Problem statement: Please copy exactly every line from the one that contains "Voltaire 01210 FERNEY VOLTAIRE, à" to the end of the data below, with both ends included and no other lines.

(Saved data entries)
=== Begin Enclosure ===

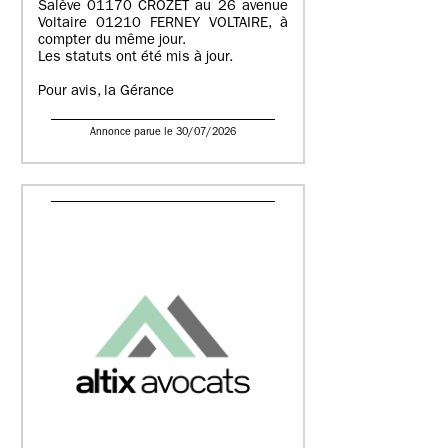
Salève 01170 CROZET au 26 avenue
Voltaire 01210 FERNEY VOLTAIRE, à
compter du même jour.
Les statuts ont été mis à jour.
Pour avis, la Gérance
Annonce parue le 30/07/2026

=== End Enclosure ===

Written response:
Voltaire 01210 FERNEY VOLTAIRE, à
compter du même jour.
Les statuts ont été mis à jour.
Pour avis, la Gérance
Annonce parue le 30/07/2026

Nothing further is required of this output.